(Material provided)
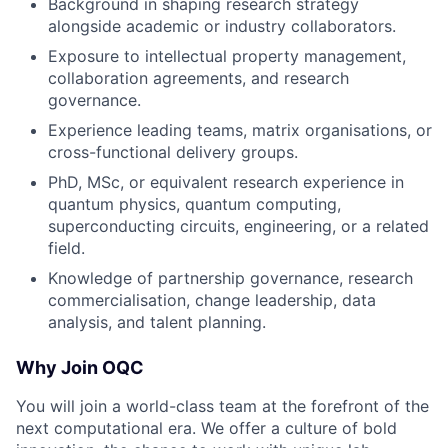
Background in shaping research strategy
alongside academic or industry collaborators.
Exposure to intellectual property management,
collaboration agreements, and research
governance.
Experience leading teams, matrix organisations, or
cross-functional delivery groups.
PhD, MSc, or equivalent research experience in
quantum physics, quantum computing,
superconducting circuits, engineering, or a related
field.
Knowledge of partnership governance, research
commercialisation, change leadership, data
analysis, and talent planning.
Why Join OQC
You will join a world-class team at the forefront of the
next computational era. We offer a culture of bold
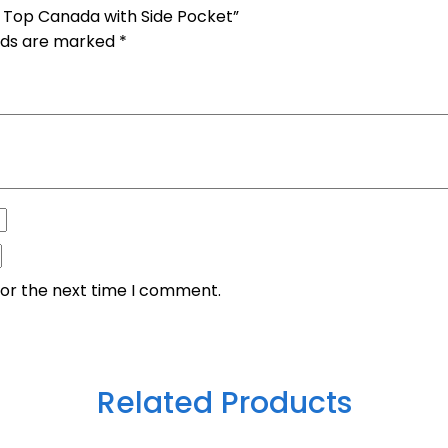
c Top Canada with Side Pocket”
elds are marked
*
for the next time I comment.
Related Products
(End Material provided)
(Material provided)
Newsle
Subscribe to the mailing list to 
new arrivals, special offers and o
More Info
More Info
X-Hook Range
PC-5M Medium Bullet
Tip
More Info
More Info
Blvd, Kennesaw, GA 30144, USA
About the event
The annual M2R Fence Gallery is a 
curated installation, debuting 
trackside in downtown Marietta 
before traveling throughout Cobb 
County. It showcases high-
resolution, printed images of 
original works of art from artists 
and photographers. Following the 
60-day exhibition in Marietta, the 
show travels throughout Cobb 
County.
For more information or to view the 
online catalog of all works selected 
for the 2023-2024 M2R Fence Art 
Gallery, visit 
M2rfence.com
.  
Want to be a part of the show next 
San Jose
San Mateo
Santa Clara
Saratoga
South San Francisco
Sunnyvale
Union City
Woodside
(End Material provided)
(Material provided)
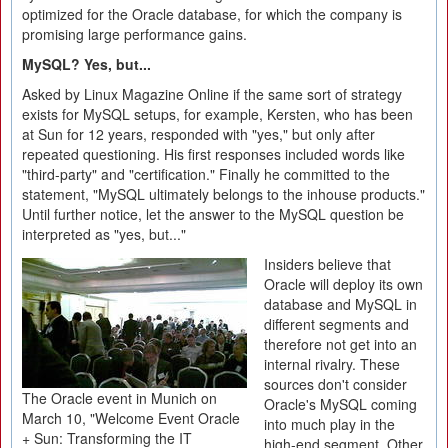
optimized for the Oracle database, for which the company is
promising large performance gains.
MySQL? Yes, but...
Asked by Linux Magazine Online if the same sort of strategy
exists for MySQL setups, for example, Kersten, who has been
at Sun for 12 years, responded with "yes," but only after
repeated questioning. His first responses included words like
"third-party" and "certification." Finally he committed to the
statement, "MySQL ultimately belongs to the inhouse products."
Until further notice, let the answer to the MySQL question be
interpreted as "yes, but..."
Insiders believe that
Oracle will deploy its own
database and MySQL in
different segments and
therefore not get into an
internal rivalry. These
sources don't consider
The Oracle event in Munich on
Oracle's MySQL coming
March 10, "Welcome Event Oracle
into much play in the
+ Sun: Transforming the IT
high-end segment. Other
(End Material provided)
● What the task requires
Once you find the line with "repeated questioning. His" in the entries above, output it and each line after it up to and including the line with "Until further notice, let", and nothing else.

● Solution to the exercise
repeated questioning. His first responses included words like
"third-party" and "certification." Finally he committed to the
statement, "MySQL ultimately belongs to the inhouse products."
Until further notice, let the answer to the MySQL question be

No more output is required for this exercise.